Event

Brain to Society: Decision and Behavior Seminar Series with Dr. Danilo Bzdok

Thursday, June 25, 2020 11:00to13:00
Price: 
Free

Perceived social isolation and its impact of the human social brain

Dr. Danilo Bzdok

Presenter: Dr. Danilo Bzdok is an Associate Professor, Department of Biomedical Engineering, McGill University. He has studied medicine between 2006 and 2012 at RWTH Aachen University, Université de Lausanne, and Harvard Medical School. From 2013 to 2015 he then pursued a PhD in computer science on machine learning working at INRIA Saclay & Neurospin near Paris and Heinrich-Heine University Düsseldorf. From 2015 to 2019 Dr. Bzdok headed the section for “Social and Affective Neuroscience” at the Department of Psychiatry, RWTH Aachen University, as an Assistant Professor. In his research, Dr. Bzdok explores, formalizes, and predicts brain phenotypes of hidden population variation by capitalising on heterogeneous data sources to tackle open questions in systems neuroscience in a way that also paves new ways for precision medicine in brain health.

About the presentation

Social skills probably emerge from the interaction between different neural processing levels. However, social neuroscience is fragmented into highly specialized, rarely cross-referenced topics. Our research attempts a systematic reconciliation by deriving a social brain definition from neural activity meta-analyses on social-cognitive capacities. The social brain was characterized by meta-analytic and population-neuroscience approaches evaluating co-activation in task-focused brain states and physiological fluctuations evaluating correlations in task-free brain states. Network clustering proposed a functional segregation into (1) lower sensory, (2) limbic, (3) intermediate, and (4) high associative neural circuits that together mediate various social phenomena. Functional profiling suggested that no brain region or network is exclusively devoted to social processes. Finally, nodes of the putative mirror-neuron system were coherently cross-connected during tasks and more tightly coupled to embodied simulation systems rather than abstract emulation systems. These first steps may help reintegrate the specialized research agendas in the social and affective sciences.

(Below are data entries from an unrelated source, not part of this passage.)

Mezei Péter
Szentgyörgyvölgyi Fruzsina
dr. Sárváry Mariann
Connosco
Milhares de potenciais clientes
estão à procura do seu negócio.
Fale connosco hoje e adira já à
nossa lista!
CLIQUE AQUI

Panel Discussion: A multi-disciplinary panel will follow the presentation to advance convergence science on the multiscale mechanisms of dopamine underlying the behavioral response to experience and environmental variations over the lifecourse. Insights for behavioral change and ecosystem transformation at scale for lifelong wellness and resilience will be discussed. The moderator is Prof. Laurette Dubé, Chair and Scientific Director, McGill Centre for the Convergence of Health and Economics (MCCHE).